Nonetheless, Vellon said he would offer his support to Tomko as the Belleville schools chief for the sake of furthering the education of children in the district.
A press release issued by Tom Egan, the state monitor assigned to Belleville schools, and Strategic Education Advantage, the board’s search consultant, said that Tomko “was selected from a pool of 47 candidates of which 17 were experienced superintendents of schools that came from over six states and the District of Columbia.”
It took the consulting firm, led by former state Education Commissioner William Librera, four months to complete the search process, the release said.
Belleville BOE senior member Peter Zangari was quoted in the release as saying that, “… I believe that Dr. Tomko will provide stability and leadership to the Belleville school district and will be a great leader ….”
Tomko, who has spent the past 19 years as an educational administrator, is currently superintendent of schools in Elmwood Park and has served in that job since 2010 and, before that, he was the district’s interim assistant superintendent for curriculum and instruction, high school principal and middle school principal. Prior, according to his professional resume, he was athletic director for Dunellen public schools and assistant A.D. and sports information director for Queen of Peace High School where he taught various subjects from 1994 to 1999. He got his teaching and school administration degrees from Seton Hall University.
Tomko, his wife Jamie and their two children live in Sparta in Sussex County.
Concern about Tomko’s administrative credentials was raised by public speaker Vincent Frantantoni, who wondered if the board’s confidence in his leadership could be misplaced, given that during his time in the Bergen County school district, “for two consecutive years, Elmwood park had deficits and is still under a state monitor (Egan). He was there when it occurred.”
A recently released audit has determined that Belleville schools ran up a deficit of $3.7 million for the 2013-2014 school year.
Frantantoni also questioned whether Tomko’s work as a college adjunct teacher and as a partner in an educational consulting firm could, potentially, take away time from his work in Belleville.
Tomko, who was sitting in the audience during the meeting, rose to defend his record, saying that he’s spent the last 12 years in Elmwood Park but that he “inherited the deficit” and that he “made $1 million in cuts” to help put the district on a path to recovery. Today, he added, “we have a surplus.”
Tomko said that he fully realized what it means to make a commitment to the responsibilities of schools superintendent. In past years, he said, he’s had to sacrifice family time for school-related work. “I’ve missed many of my kids’ dances – I know about dedication as a school administrator.”
Tomko got backing from Belleville BOE President Ray Kuebler who was quoted in the press release as saying that he felt Tomko “would be the best fit for Belleville as he has a proven track record of bringing financial stability and academic success in his previous district.”
Tomko’s resume mentions money problems experienced by Elmwood Park schools and says that he responded “by making immediate cuts to offset a $2.2 million deficit, working with the Board of Education on an action plan to restore financial stability to the district within several months.”

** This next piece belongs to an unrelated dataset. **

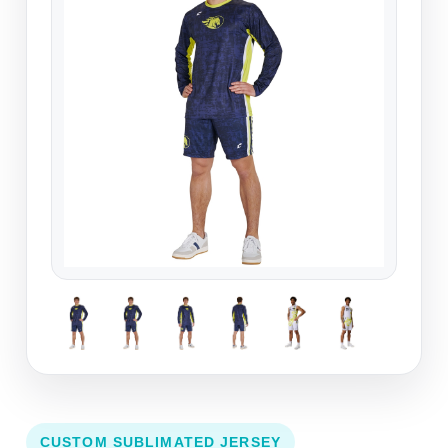
CUSTOM SUBLIMATED JERSEY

He also takes credit for enhancing technology “with the largest one-to-one Apple iPad initiative in New Jersey, providing state of the art hardware for all district teachers and students in grades 6 to 12,” along with “major increases in SAT and Advanced Placement scores,” plus “the largest graduation increase in New Jersey (11.8%)” and the fact that 82% of “economically disadvantaged” seniors “entered 2- to 4-year colleges.”